Warning! Note that elemental potentials taken from alloy descriptions may not work well for the pure species. This is particularly true if the elements were fit for compounds instead of being optimized separately. As with all interatomic potentials, please check to make sure that the performance is adequate for your problem.
Updated! Potentials that share interactions are now listed as related models.
Citation: G.-U. Jeong, and B.-J. Lee (2020), "Interatomic potentials for Pt-C and Pd-C systems and a study of structure-adsorption relationship in large Pt/graphene system", Computational Materials Science, 185, 109946. DOI: 10.1016/j.commatsci.2020.109946.
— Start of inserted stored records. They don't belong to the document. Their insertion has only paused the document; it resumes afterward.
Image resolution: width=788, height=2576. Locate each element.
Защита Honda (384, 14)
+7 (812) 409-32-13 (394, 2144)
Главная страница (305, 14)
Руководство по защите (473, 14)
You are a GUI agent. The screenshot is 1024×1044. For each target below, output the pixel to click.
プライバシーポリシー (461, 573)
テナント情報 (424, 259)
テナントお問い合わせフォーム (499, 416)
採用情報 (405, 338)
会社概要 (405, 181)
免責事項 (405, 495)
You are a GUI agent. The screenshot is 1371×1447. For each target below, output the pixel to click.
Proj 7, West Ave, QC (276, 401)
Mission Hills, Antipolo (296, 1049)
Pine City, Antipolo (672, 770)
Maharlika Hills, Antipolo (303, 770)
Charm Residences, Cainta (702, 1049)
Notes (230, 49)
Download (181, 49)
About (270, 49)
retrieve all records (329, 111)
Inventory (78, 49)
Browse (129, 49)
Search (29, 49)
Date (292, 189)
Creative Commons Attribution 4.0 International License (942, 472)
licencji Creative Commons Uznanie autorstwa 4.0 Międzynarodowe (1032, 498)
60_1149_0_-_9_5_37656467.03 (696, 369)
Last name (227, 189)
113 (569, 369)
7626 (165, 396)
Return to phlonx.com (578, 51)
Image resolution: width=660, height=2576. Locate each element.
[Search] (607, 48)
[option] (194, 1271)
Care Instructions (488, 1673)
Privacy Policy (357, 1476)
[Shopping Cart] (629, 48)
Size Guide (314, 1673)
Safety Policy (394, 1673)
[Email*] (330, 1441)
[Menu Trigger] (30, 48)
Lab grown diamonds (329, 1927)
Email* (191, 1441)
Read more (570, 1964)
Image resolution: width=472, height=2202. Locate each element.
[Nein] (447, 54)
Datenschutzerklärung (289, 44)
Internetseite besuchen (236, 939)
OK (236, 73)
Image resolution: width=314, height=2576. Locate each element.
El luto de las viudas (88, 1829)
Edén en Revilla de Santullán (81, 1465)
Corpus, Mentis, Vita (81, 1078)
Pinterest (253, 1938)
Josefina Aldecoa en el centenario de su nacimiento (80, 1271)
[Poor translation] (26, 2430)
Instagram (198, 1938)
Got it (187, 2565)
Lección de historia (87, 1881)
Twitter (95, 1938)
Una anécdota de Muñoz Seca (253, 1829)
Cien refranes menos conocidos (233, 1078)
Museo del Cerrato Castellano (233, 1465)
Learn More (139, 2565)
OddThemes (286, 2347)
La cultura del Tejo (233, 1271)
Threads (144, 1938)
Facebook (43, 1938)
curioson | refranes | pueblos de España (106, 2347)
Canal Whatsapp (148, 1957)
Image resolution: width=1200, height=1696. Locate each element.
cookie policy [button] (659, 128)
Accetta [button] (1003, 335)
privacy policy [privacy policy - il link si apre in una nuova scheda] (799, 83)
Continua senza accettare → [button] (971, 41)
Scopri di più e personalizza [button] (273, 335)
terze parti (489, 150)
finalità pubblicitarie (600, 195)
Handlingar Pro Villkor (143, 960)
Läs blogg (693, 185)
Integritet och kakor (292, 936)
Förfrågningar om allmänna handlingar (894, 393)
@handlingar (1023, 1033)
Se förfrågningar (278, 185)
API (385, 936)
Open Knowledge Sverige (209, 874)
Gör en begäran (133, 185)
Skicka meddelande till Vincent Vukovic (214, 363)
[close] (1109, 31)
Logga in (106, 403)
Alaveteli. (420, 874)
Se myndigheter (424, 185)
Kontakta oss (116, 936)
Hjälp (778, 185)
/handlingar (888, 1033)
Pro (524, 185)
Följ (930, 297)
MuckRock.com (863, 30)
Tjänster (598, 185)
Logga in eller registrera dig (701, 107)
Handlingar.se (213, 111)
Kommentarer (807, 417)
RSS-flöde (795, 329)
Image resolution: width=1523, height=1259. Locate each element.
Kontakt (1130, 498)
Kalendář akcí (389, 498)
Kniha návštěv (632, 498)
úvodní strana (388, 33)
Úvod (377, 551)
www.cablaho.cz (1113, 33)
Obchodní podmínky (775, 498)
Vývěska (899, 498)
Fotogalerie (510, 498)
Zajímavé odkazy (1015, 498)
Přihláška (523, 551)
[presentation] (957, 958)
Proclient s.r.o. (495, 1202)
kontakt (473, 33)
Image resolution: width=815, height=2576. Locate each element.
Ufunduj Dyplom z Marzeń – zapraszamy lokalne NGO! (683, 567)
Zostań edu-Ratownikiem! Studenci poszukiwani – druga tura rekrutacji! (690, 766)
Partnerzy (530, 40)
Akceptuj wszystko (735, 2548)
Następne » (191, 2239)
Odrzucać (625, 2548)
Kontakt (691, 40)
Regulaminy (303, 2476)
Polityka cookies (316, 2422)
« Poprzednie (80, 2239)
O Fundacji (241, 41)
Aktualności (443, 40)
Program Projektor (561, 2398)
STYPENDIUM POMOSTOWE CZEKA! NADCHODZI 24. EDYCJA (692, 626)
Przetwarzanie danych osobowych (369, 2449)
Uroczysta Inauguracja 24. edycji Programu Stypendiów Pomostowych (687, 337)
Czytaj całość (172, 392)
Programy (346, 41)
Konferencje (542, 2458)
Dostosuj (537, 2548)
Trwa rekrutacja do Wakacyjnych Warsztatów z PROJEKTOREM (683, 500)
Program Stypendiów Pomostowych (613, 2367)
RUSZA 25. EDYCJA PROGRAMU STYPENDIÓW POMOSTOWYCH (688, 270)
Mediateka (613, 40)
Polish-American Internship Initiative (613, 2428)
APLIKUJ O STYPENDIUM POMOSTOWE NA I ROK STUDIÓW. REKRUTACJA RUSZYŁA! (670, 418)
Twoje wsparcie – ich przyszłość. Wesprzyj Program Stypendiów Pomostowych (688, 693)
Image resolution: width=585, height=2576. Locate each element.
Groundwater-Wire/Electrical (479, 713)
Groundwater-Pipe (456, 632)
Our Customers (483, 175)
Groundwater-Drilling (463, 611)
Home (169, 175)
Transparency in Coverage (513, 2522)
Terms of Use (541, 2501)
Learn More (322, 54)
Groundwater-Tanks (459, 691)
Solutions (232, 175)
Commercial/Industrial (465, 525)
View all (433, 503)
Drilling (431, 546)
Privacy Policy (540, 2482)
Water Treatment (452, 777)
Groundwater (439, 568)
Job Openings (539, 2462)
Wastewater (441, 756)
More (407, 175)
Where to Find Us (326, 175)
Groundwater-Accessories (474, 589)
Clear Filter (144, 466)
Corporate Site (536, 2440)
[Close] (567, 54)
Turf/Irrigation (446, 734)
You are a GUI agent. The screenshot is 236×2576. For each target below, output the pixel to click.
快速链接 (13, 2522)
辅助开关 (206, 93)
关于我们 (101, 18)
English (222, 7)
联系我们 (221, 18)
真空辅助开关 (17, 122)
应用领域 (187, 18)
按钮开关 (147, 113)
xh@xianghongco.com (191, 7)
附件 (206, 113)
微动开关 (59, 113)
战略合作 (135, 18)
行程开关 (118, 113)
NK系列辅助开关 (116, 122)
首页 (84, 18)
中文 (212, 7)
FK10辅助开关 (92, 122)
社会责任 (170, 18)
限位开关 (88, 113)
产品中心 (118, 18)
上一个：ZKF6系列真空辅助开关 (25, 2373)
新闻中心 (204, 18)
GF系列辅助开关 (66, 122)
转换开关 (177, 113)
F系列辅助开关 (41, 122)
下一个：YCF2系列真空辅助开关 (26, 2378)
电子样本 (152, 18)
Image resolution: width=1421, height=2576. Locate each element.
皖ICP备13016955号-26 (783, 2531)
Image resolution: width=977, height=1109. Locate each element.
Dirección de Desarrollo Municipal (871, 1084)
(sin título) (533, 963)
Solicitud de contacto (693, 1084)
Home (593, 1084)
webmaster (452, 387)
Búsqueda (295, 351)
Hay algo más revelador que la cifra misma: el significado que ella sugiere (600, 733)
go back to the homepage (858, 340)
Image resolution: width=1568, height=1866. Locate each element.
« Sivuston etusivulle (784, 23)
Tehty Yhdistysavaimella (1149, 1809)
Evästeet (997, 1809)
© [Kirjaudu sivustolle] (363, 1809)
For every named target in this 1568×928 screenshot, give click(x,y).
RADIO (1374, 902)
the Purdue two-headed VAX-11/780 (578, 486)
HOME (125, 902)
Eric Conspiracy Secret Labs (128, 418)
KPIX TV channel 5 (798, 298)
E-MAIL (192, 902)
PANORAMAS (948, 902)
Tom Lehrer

Abstract: Graphene-supported platinum (Pt) and palladium (Pd) nanoclusters have attracted attention as electrocatalysts for proton exchange membrane fuel cell (PEMFC) because of their high activity and resistance to CO poisoning. However, metal nanoparticles are weakly adsorbed to the graphene and easily migrate on the surface, causing sintering and loss of chemical activity. A thorough understanding of structure-adsorption relationship is important to design robust catalysts with high adsorption ability to stabilize metal nanoparticles, but this relationship is still not well understood, particularly in large scale systems (2–5 nm). Therefore, to investigate the structural evolution at atomic scale with atomistic simulations, we have developed interatomic potentials for the Pt-C and Pd-C binary systems, based on the second nearest-neighbor modified embedded-atom method (2NN MEAM) formalism. These potentials reproduce various fundamental properties of the alloy systems in reasonable agreement with the experimental data and first-principles calculations. Molecular dynamics simulations employing the 2NN MEAM potential were carried out to analyse structural factors that have decisive effect on the adsorption energy, by changing the symmetry of the nanoparticles and the configuration of the nanoparticles adsorbed to graphene. These factors were characterized via coordination numbers, number of Pt atoms in contact with the graphene and adsorption site. The results of our study suggest avenues for stabilizing and immobilizing metal clusters on graphene in large systems.